:: MATERIAL FOR THIS EXERCISE ::
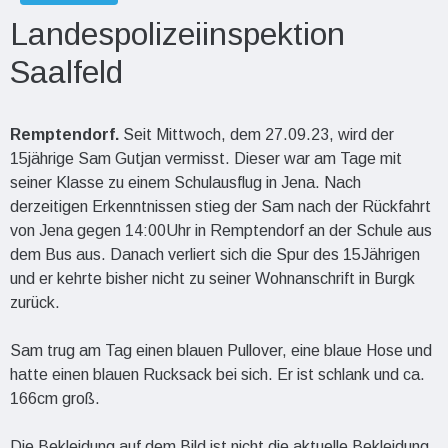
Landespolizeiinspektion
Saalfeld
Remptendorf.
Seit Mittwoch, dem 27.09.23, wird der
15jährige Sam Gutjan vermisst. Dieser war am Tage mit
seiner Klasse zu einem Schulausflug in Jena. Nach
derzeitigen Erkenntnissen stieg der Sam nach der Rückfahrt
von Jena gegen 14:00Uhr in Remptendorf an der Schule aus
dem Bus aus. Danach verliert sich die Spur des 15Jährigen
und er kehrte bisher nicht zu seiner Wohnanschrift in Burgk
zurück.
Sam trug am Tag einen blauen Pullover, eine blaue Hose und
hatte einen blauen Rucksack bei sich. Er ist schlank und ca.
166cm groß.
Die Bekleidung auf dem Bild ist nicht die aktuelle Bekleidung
:::
:: MATERIAL FOR THIS EXERCISE ::
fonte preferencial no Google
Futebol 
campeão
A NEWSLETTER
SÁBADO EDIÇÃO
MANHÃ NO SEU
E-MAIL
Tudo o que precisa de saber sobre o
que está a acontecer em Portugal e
:::
:: MATERIAL FOR THIS EXERCISE ::
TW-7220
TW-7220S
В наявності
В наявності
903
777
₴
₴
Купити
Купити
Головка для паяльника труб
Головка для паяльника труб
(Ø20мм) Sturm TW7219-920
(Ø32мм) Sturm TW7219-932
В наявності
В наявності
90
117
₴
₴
:::
PROMPT:
Every line in the data above that includes the word "blauen" should be copied.

RESULT BELOW:
Sam trug am Tag einen blauen Pullover, eine blaue Hose und
hatte einen blauen Rucksack bei sich. Er ist schlank und ca.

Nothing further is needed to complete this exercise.